The development perspective focuses on the entire code project, including third-party dependencies, interrelationships between source code modules, unit test frameworks and test cases, compilation and build methods, continuous integration and benchmark, and how to participate in community source code contributions, among others。

Different languages have corresponding recommended compilation and build methods and single-test frameworks, usually in the blockchain project source directory can quickly locate the third-party dependency library, such as cmake built C++Project has CmakeLists.txt file, go project has go.mod file, rust project has cargo.toml file, etc。

Take FISCO BCOS as an example. From CMakeLists.txt, you can see that the dependent libraries include:

The core source code of the project includes the entry code of the fisco-bcos program and the code of each module of libxxx. According to the name of the module, the corresponding function can be quickly identified。

Unit test code in the test directory, using the boost unit test framework, subdirectory unittests single test code and source directory one-to-one correspondence, it is easy to find the source code corresponding to the unit test code。

The code of the build and continuous integration tool maintains a number of continuous integration use cases in different scenarios in the tools directory and sub-directory ci, and each pr (pull request) submitted on github triggers these continuous integration use cases, which can be merged into pr if and only if each use case passes successfully。

The code specification and contribution method of FISCO BCOS are described in detail in the CODING _ STYLE.md and CONTRIBUTING.md files, and community users are encouraged to actively participate in the contribution。

SUMMARY

Blockchain involves a lot of fields and knowledge, you need to go deep into the details of the source code in order to truly fully grasp the core technology of blockchain。

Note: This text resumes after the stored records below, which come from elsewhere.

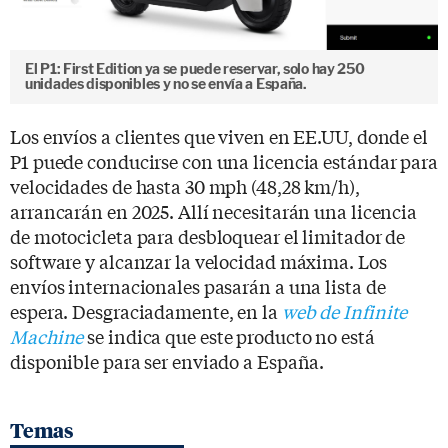
El P1: First Edition ya se puede reservar, solo hay 250
unidades disponibles y no se envía a España.
Los envíos a clientes que viven en EE.UU, donde el
P1 puede conducirse con una licencia estándar para
velocidades de hasta 30 mph (48,28 km/h),
arrancarán en 2025. Allí necesitarán una licencia
de motocicleta para desbloquear el limitador de
software y alcanzar la velocidad máxima. Los
envíos internacionales pasarán a una lista de
espera. Desgraciadamente, en la
web de Infinite
Machine
se indica que este producto no está
disponible para ser enviado a España.
Temas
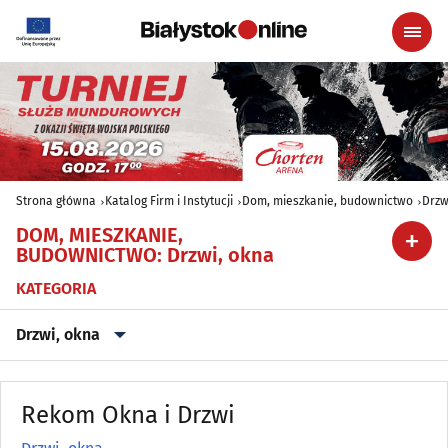
Strona główna
Katalog Firm i Instytucji
Dom, mieszkanie, budownictwo
Drzw
DOM, MIESZKANIE,
BUDOWNICTWO
:
Drzwi, okna
KATEGORIA
Drzwi, okna
Agencje nieruchomości
(79)
Rekom Okna i Drzwi
Antyki
(5)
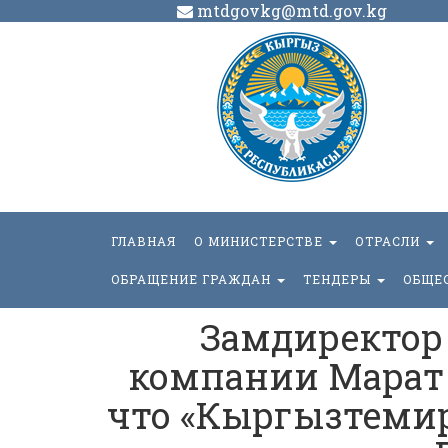
mtdgovkg@mtd.gov.kg
ГЛАВНАЯ
О МИНИСТЕРСТВЕ
ОТРАСЛИ
ОБРАЩЕНИЕ ГРАЖДАН
ТЕНДЕРЫ
ОБЩЕ
Замдиректор
компании Марат 
что «Кыргызтемир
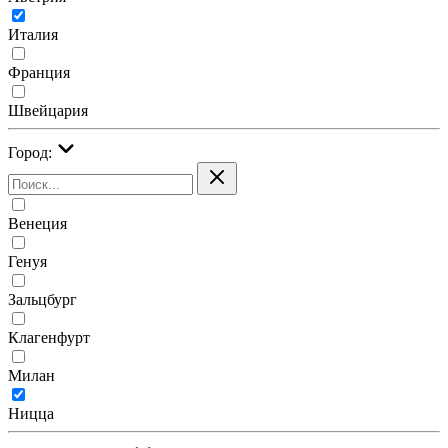
Италия
Франция
Швейцария
Город:
Венеция
Генуя
Зальцбург
Клагенфурт
Милан
Ницца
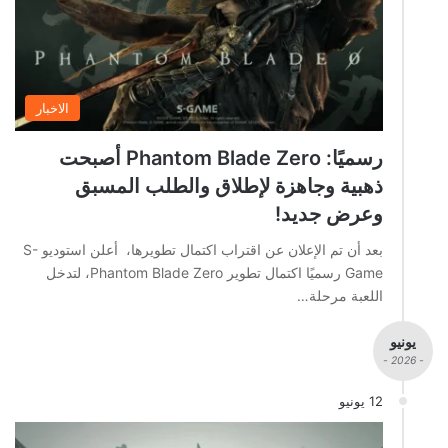
الاخبار
رسميًا: Phantom Blade Zero أصبحت
ذهبية وجاهزة لإطلاق والطلب المسبق
وعرض جديد!
بعد أن تم الإعلان عن اقتراب اكتمال تطويرها، أعلن استوديو S-
Game رسميًا اكتمال تطوير Phantom Blade Zero، لتدخل
اللعبة مرحلة…
يونيو
- 2026 -
12 يونيو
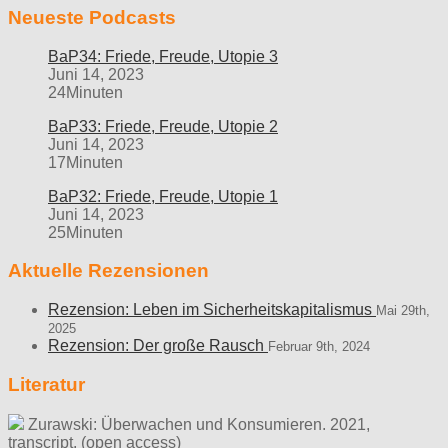
Neueste Podcasts
BaP34: Friede, Freude, Utopie 3
Juni 14, 2023
24Minuten
BaP33: Friede, Freude, Utopie 2
Juni 14, 2023
17Minuten
BaP32: Friede, Freude, Utopie 1
Juni 14, 2023
25Minuten
Aktuelle Rezensionen
Rezension: Leben im Sicherheitskapitalismus
Mai 29th,
2025
Rezension: Der große Rausch
Februar 9th, 2024
Literatur
Zurawski: Überwachen und Konsumieren. 2021,
transcript. (open access)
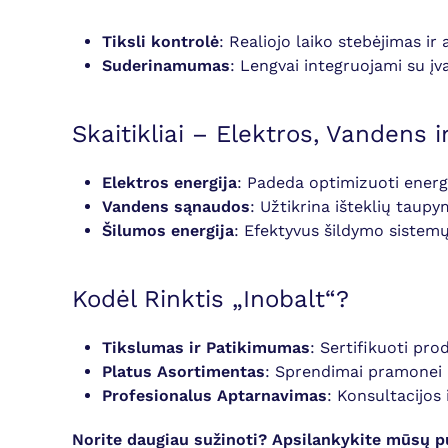
Tiksli kontrolė
: Realiojo laiko stebėjimas ir 
Suderinamumas
: Lengvai integruojami su į
Skaitikliai – Elektros, Vandens 
Elektros energija
: Padeda optimizuoti energi
Vandens sąnaudos
: Užtikrina išteklių taupy
Šilumos energija
: Efektyvus šildymo sistem
Kodėl Rinktis „Inobalt“?
Tikslumas ir Patikimumas
: Sertifikuoti pr
Platus Asortimentas
: Sprendimai pramonei 
Profesionalus Aptarnavimas
: Konsultacijos
Norite daugiau sužinoti? Apsilankykite mūsų p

The so-called “heavy sword without a front, great skill without work,” master the basic methodology of source code read, in order to be in front of a huge amount of code, the face does not change the color of the heart does not jump。

This paper proposes a way to read the underlying code of the blockchain from four different perspectives: function, system, user and development。

Finally, the examples given in this article are FISCO BCOS, but this walk-through method can be applied to any other blockchain underlying project, I hope this article is helpful to you。